Soyulmuş patatesleri kaynattıktan sonra, ev hanımları genellikle et suyunu dökmektedir. Bununla birlikte, örneğin aşırı nitratlar içermeyen çevre dostu bir ürün kullanıyorsanız, bu yapılmamalıdır. Gerçek şu ki, mineral tuzları ve diğer besin maddelerinin% 20'den fazlası et suyuna geçmektedir, bu yüzden dökmemek daha iyidir, ancak diğer yemekleri pişirmek için kullanın. Örneğin, pişirme sürecinde patates suyundan gelen vitaminler ile daha da zenginleştirilecek olan makarna veya pirinci kaynatılabilir.
Gıda tüketiminde ve tıbbi amaçlı kullanım için, daha fazla, sadece unpaired patatesleri seçin, hastalık belirtileri ve çürümesi olmadan.

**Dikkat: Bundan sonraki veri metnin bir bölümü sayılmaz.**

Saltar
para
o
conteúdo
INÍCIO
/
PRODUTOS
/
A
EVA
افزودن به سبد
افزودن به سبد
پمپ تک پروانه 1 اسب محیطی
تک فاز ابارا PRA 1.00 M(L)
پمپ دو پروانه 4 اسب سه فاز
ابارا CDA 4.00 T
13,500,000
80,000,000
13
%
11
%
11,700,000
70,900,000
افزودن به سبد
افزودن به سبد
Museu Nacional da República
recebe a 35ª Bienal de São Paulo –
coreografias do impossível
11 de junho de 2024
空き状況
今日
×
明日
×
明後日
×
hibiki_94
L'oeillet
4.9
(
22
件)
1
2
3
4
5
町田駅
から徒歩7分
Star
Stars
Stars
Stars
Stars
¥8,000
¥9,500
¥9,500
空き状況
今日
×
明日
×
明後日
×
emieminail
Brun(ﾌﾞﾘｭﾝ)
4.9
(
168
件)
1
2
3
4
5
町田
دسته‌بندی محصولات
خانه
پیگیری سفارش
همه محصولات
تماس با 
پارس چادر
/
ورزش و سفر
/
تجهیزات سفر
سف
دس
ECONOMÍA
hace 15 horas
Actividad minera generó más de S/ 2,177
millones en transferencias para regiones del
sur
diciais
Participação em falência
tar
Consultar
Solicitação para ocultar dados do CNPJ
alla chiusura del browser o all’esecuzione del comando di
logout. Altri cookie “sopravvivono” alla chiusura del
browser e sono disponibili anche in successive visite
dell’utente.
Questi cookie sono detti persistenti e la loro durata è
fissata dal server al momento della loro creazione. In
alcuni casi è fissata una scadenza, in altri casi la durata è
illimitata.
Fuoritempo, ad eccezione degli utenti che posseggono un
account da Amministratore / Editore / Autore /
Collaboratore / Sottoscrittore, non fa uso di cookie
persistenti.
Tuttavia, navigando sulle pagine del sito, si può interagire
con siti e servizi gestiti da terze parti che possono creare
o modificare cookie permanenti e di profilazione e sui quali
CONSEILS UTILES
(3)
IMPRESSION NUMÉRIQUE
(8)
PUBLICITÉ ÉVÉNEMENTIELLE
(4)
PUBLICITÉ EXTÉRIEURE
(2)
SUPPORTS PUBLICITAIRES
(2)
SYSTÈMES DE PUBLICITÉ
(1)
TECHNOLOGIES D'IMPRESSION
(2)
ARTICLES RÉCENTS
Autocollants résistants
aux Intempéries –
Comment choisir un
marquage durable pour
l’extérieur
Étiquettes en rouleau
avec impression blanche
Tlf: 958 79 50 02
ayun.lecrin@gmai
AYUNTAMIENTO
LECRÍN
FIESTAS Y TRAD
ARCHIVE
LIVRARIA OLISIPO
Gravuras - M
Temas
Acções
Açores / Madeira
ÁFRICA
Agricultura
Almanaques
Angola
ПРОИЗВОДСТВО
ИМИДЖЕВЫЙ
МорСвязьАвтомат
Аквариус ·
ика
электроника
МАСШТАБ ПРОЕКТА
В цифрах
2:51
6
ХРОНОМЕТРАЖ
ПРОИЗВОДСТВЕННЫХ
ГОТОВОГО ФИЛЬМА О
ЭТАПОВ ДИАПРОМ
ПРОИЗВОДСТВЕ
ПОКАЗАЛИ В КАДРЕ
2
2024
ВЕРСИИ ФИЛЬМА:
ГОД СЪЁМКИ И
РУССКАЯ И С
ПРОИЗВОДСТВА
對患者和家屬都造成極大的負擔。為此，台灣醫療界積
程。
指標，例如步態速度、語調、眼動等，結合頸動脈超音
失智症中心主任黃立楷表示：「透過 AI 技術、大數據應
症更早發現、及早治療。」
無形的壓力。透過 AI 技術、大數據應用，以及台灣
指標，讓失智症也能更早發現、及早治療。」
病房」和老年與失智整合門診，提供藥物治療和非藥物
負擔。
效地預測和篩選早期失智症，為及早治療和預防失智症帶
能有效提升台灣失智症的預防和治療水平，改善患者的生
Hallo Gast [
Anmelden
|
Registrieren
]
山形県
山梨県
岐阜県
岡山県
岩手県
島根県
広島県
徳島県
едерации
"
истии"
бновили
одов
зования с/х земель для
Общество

Patatesleri karanlık bir odada 5-7 derecelik bir hava sıcaklığında saklarsanız, vitaminleri daha iyi korunur. Sıfıra yakın ve daha düşük bir sıfıra yakın olan daha düşük bir sıcaklıkta, yumrulardaki şeker miktarında% 9'luk bir artış olur ve tatlı bir lezzet alırlar. Bununla birlikte, tatta bir değişiklik, besin değerinde bir azalmaya eşlik etmez. Bu patatesler birkaç gün oda sıcaklığında tutulursa, ters biyokimyasal süreçler meydana gelir. Sonuç olarak, yumrulardaki şeker içeriği normalleşir ve tadı normalleşir.
Patatesleri kafes duvarlı kutulara koyun. Bunları çubuklara yerleştirin, böylece hava aşağıdan nüfuz eder. Yumruların dağ külünün ezilmiş yaprakları (10 kg patates, 30 gr yaprak) ile dökülmesi iyidir. Parazitlerin zarar görmesine ve nüfuz etmesine yardımcı olurlar.
Şubat-Mart'tan sonra sadece en iyi korunmuş yumruları kullanın. Eğer filizlenmişlerse, ışığın etkisinden yeşile dönerlerse ya da çürümeye başlamışlarsa, bu tür patatesleri terk etmek daha iyidir, çünkü insan vücudu üzerinde toksik bir etkiye sahip olan artan miktarda zehirli tabaklanmış sığır eti biriktirir.